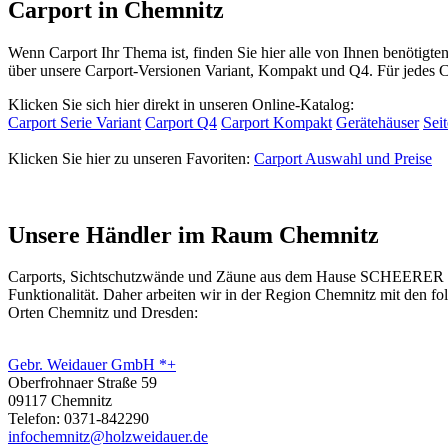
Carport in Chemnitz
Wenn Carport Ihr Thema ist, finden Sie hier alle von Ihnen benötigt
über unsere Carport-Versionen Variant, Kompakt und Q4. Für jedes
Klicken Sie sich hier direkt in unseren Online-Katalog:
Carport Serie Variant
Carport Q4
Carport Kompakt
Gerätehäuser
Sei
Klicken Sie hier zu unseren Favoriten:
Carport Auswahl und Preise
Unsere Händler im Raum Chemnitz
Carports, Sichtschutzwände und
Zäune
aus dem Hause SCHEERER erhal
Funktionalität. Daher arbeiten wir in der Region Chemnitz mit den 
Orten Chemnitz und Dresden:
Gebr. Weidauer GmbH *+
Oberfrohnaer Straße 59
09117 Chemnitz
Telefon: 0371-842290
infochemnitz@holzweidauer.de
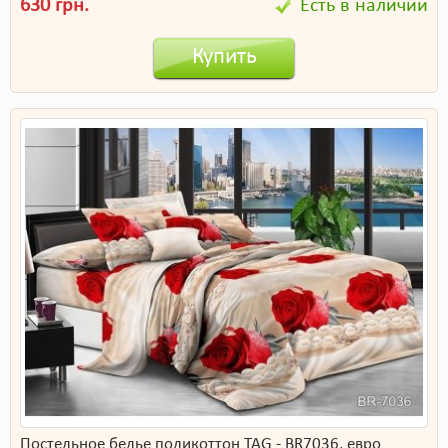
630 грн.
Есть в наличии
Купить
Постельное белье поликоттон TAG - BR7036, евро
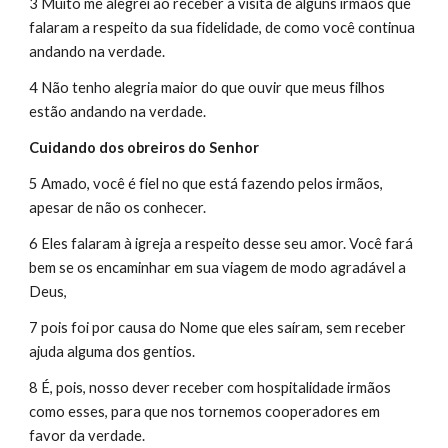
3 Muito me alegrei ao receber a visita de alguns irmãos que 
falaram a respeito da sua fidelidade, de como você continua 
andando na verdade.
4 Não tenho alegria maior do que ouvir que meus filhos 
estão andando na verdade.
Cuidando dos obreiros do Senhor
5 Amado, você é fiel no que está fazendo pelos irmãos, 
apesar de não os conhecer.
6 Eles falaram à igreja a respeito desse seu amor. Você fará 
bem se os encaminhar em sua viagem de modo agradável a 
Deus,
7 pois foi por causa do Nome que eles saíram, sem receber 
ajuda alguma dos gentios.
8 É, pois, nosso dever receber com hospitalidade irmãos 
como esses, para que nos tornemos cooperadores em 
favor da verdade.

—————

Search the preceding listing for "verdade", then copy every line that holds it.

andando na verdade.
estão andando na verdade.
favor da verdade.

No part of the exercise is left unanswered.